"""
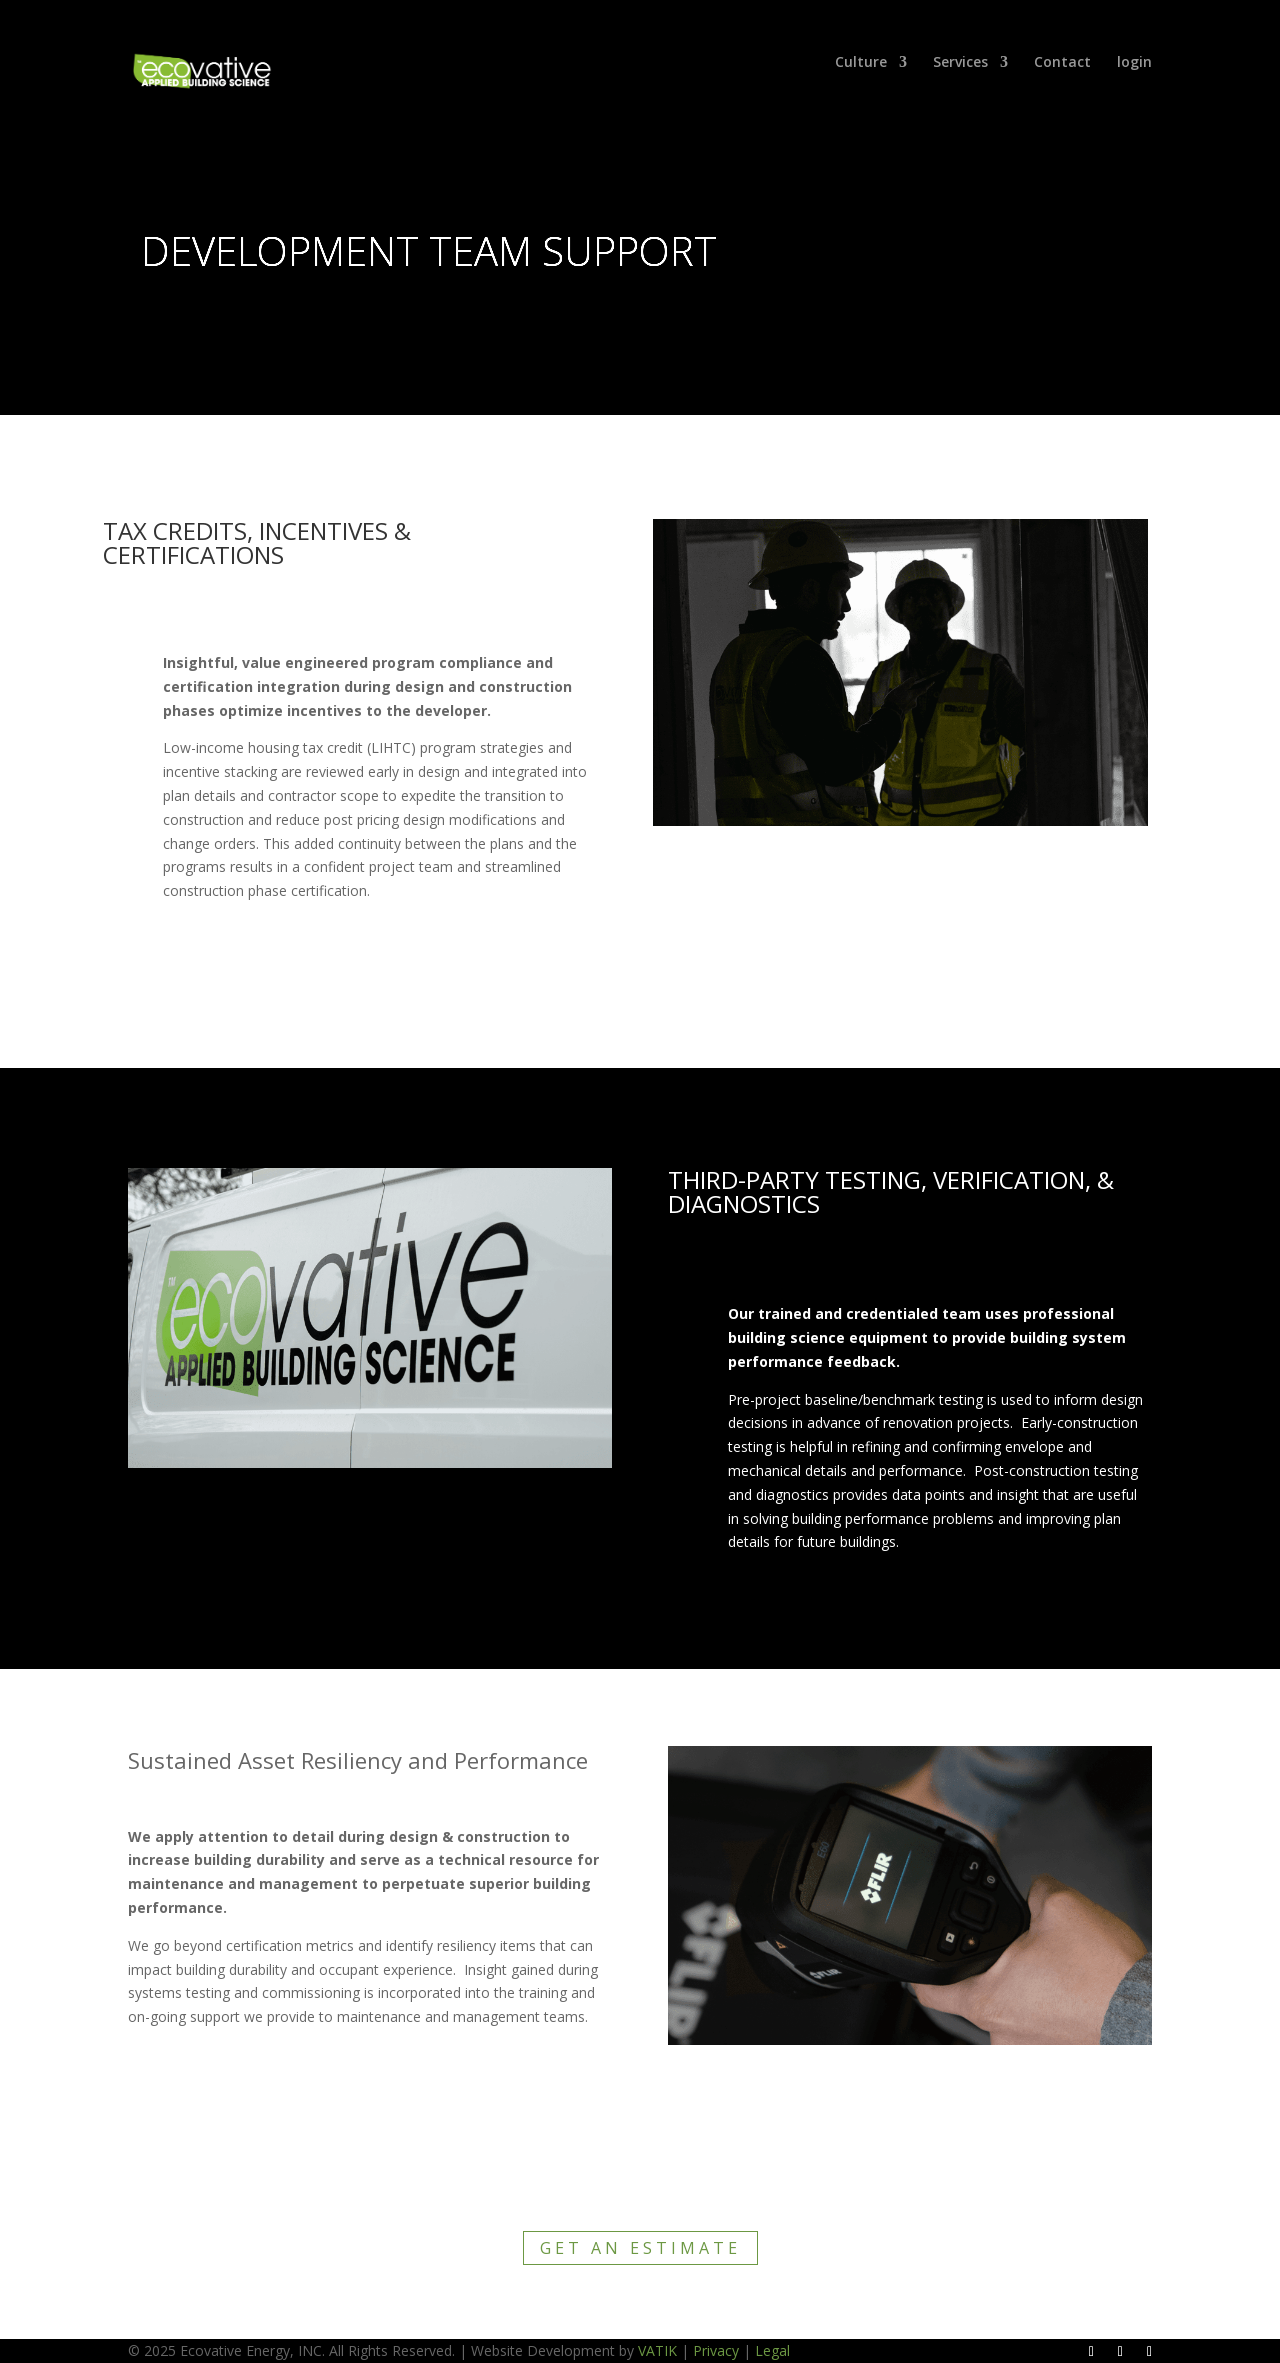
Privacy (716, 2350)
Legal (772, 2350)
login (1134, 63)
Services (960, 63)
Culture (861, 63)
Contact (1062, 63)
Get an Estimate (640, 2248)
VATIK (657, 2350)
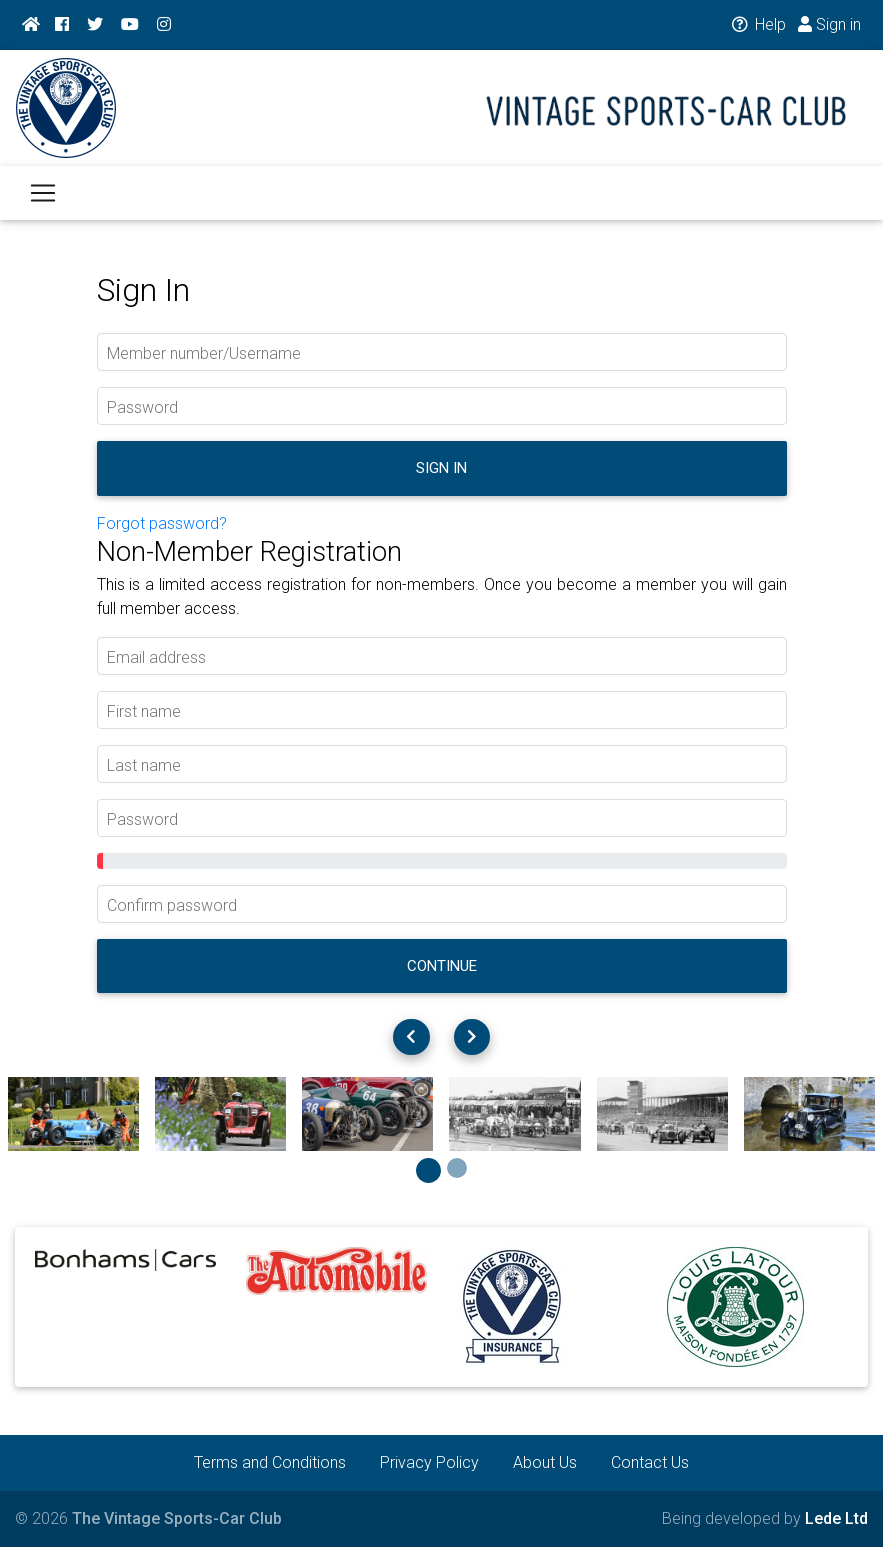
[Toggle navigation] (43, 205)
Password (142, 407)
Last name (144, 765)
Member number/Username (204, 353)
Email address (156, 657)
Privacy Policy (429, 1462)
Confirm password (172, 905)
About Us (545, 1462)
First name (144, 711)
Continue (442, 966)
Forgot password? (162, 523)
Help (757, 24)
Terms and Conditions (270, 1462)
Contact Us (650, 1462)
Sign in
"""
* **EXERCISE DETAILS**:
All entries need repeating exactly, but without the pictures.

* **OUTPUT**:
Privacy (716, 2350)
Legal (772, 2350)
login (1134, 63)
Services (960, 63)
Culture (861, 63)
Contact (1062, 63)
Get an Estimate (640, 2248)
VATIK (657, 2350)
[Toggle navigation] (43, 205)
Password (142, 407)
Last name (144, 765)
Member number/Username (204, 353)
Email address (156, 657)
Privacy Policy (429, 1462)
Confirm password (172, 905)
About Us (545, 1462)
First name (144, 711)
Continue (442, 966)
Forgot password? (162, 523)
Help (757, 24)
Terms and Conditions (270, 1462)
Contact Us (650, 1462)
Sign in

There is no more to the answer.